Mr Fagan’s application to the High Court centred on the meaning of s.20(1)(c). Mr Fagan contended that no proper or adequate assessment of him and his children ever took place under s.20 of the Housing (Miscellaneous Provisions) Act 2009, and that what took place was “a fettering of discretion by the Council”.
Reasonable requirement to live together
In considering the phrase “have a reasonable requirement to live together”, Mr Justice Barrett said that some of the reasoning of the House of Lords in Holmes-Moorhouse v. Richmond upon Thames Borough Council [2009] 3 All ER 277 was useful.
A key focus in Holmes-Moorhouse was interpreting the phrase “a person with whom dependent children reside or might reasonably be expected to reside”. Lord Hoffmann observed that the words “might reasonably be expected” referred to “an impersonal objective standard”, and that the question for the court was ‘what considerations does the Act require or allow to be taken into account in deciding whether one person ought reasonably to be expected to live with another?’

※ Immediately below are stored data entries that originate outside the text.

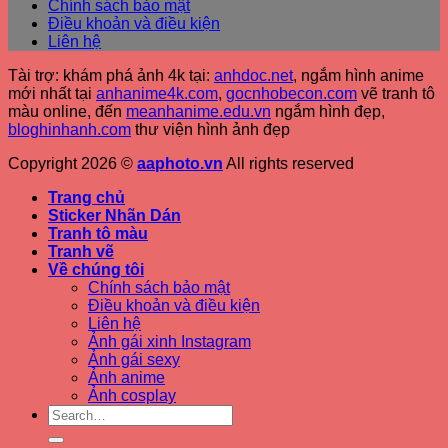
Chính sách bảo mật
Điều khoản và điều kiện
Liên hệ
Tài trợ: khám phá ảnh 4k tại:
anhdoc.net
, ngắm hình anime
mới nhất tại
anhanime4k.com
,
gocnhobecon.com
vẽ tranh tô
màu online, đến
meanhanime.edu.vn
ngắm hình đẹp
,
bloghinhanh.com
thư viện hình ảnh đẹp
Copyright 2026 ©
aaphoto.vn
All rights reserved
Trang chủ
Sticker Nhãn Dán
Tranh tô màu
Tranh vẽ
Về chúng tôi
Chính sách bảo mật
Điều khoản và điều kiện
Liên hệ
Ảnh gái xinh Instagram
Ảnh gái sexy
Ảnh anime
Ảnh cosplay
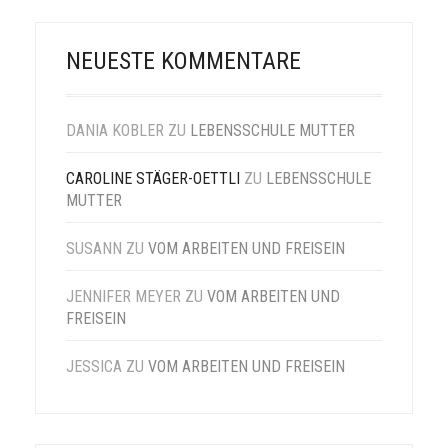
NEUESTE KOMMENTARE
DANIA KOBLER
ZU
LEBENSSCHULE MUTTER
CAROLINE STÄGER-OETTLI
ZU
LEBENSSCHULE
MUTTER
SUSANN
ZU
VOM ARBEITEN UND FREISEIN
JENNIFER MEYER
ZU
VOM ARBEITEN UND
FREISEIN
JESSICA
ZU
VOM ARBEITEN UND FREISEIN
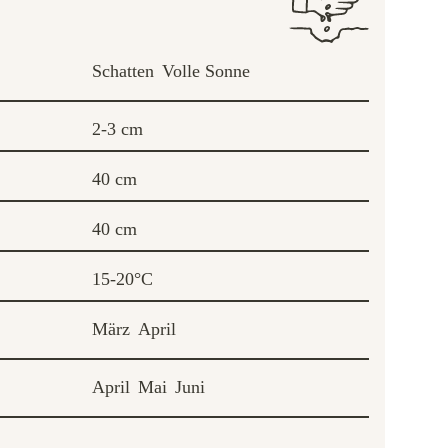
Schatten
Volle Sonne
2-3 cm
40 cm
40 cm
15-20°C
März
April
April
Mai
Juni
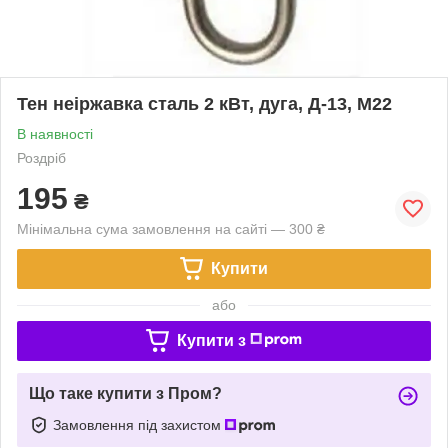
Тен неіржавка сталь 2 кВт, дуга, Д-13, М22
В наявності
Роздріб
195
₴
Мінімальна сума замовлення на сайті — 300 ₴
Купити
або
Купити з
Що таке купити з Пром?
Замовлення під захистом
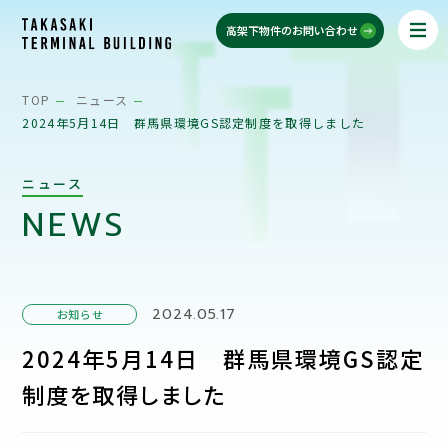
高架下物件のお問い合わせ
TOP
ニュース
2024年5月14日 群馬県環境GS認定制度を取得しました
ニュース
NEWS
2024.05.17
お知らせ
2024年5月14日 群馬県環境GS認定
制度を取得しました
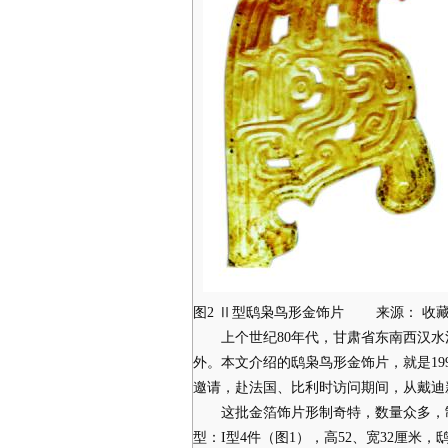
图2 Ⅱ型鸱枭鸟形金饰片 来源： 收
上个世纪80年代，甘肃省东南西汉水
外。本文介绍的鸱枭鸟形金饰片，就是19
邀请，赴法国、比利时访问期间，从戴迪
这批金箔饰片形制奇特，数量众多，制
型：I型4件（图1），高52、宽32厘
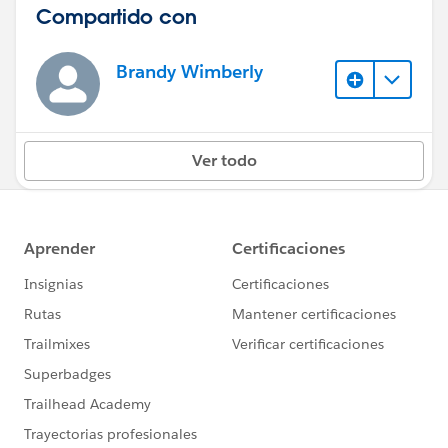
Compartido con
Brandy Wimberly
Ver todo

Stating that the phrase appealed to “an objective social norm” which must be applied in the context of a scheme for allocating scarce resources, and that the legislation had to be interpreted with regard to its social purposes, recognising the claims of others, and considering the “nature and scale of local authorities’ responsibilities”.
Mr Justice Barrett said that similar considerations were at play in interpreting s.20(1)(c) of the Housing (Miscellaneous Provisions) Act 2009, namely:
- an impersonal objective standard which appeals to an objective social norm, with
- the Act falling to be interpreted
- with liberality having regard to its social purposes, but also
- with recognition of
- the claims of others and
- the nature and scale of the Council’s responsibilities.
Factors considered by the Council
The Council stated that in determining Mr Fagan’s application, it had regard to:
- Matters required to be considered under section 20 of the Housing (Miscellaneous Provisions) Act 2009
- Information relevant to the Applicants’ housing need
- The purposes of the Housing Acts
- The accommodation available and/or to be made available to the minor applicants with their mother
- In accordance with s.69 of the Local Government Act 2001, the resources available to or likely to be available to the Council and the need to secure the most beneficial, effective and efficient use of such resources
- The prospect of under-utilisation of its housing resources in the event of allocation of bedrooms to the minor applicants in…separate dwellings
- The needs of others, including children, on its housing lists for multi-bedroom accommodation.
Mr Justice Barrett considered the Council’s approach to its decision-making to be “the practical, proper and lawful implementation” of the considerations at play (in particular, point (2) of the considerations outlined above).
No legal deficiency
Mr Justice Barrett also noted that it was important to remember that under s.20(1)(c), it was the “opinion of the housing authority” that was determinative, and that while “others may reasonably hold a different opinion to the Council, and doubtless sometimes do…so long as the Council’s opinion is lawfully reached and held, the opinion of those others, even of this Court, does not matter in law”.
Finding “no legal deficiency” in the Council’s decision or decision-making when it came to Mr Fagan’s application for social housing, Mr Justice Barrett said that the court was “…coerced as a matter of law respectfully to decline all of the reliefs sought of it at this time by Mr Fagan”.